The music I bring to you today surely complicates the identity of those who might embrace it. I speak of an album by the Twiolins called Secret Places (Profil PH 17002). It is music one might call eclectic, yet so specifically so that it comes to embrace a style-set that identifies it as something in itself. If we were to give it a name (following my friend who kindly sent it to me for review consideration) one could call it Neo-Classical. Why that term is perhaps only because neither "Modern," "Neo-Romantic," "Post-Minimalist" "Radical Tonality" nor "Postmodern" quite captures its stance, though in reality there is something of all of these involved, maybe even at moments "Post-Impressionist." It is far enough along into a distinct musical identity that it looks perhaps more of its time and future than of the recent or far past.

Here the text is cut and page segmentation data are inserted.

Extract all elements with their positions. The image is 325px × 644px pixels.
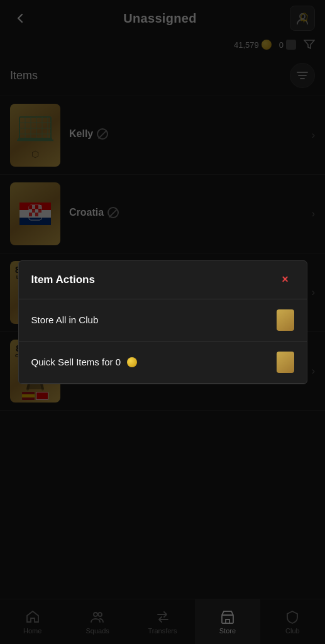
quick-sell-row: Quick Sell Items for 0 bbox=[31, 357, 138, 367]
item-actions-modal: Item Actions × Store All in Club Quick S… bbox=[18, 260, 307, 384]
quick-sell-action[interactable]: Quick Sell Items for 0 bbox=[19, 341, 307, 384]
modal-overlay[interactable]: Item Actions × Store All in Club Quick S… bbox=[0, 0, 325, 644]
modal-header: Item Actions × bbox=[19, 261, 307, 299]
quick-sell-coin-icon bbox=[127, 357, 137, 367]
modal-title: Item Actions bbox=[31, 274, 95, 286]
store-all-action[interactable]: Store All in Club bbox=[19, 299, 307, 341]
quick-sell-label: Quick Sell Items for 0 bbox=[31, 357, 121, 367]
store-all-label: Store All in Club bbox=[31, 314, 99, 325]
modal-close-button[interactable]: × bbox=[277, 271, 294, 289]
store-all-card-icon bbox=[277, 309, 294, 331]
quick-sell-card-icon bbox=[277, 352, 294, 373]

First a moment to dwell on the performers. The Twiolins are Marie Luise and Christoph Dingler, two rather young exponents who provide a marvelously evocative handle on the music and its soaring melodicism atop a well-healed series of sometimes fiddle-like double stops. They are near ideal exponents of this music, with a clean crispness of brio and folk-endowed fullness that is rather remarkable to hear. They seem to understand why it will sound idiomatically right to not press the sentiment contained to a sort of Gypsy froth extreme, though at times there is some of the chutzpah of such roots, to stay within a sort of Classical containment that emphasizes note-by-note synchronicity rather than a sort of vertical emotive scaling that would take away from the love of sequence and continual movement the music suggests so well. And in that the way of playing recalls Shem Guibbory and others associated with Reich performance practice.
And at times you hear the influence of jazz and rock on the music as is right for a music of our time, surely. But you might also hear echoes of a Viennese waltz and other European aspects.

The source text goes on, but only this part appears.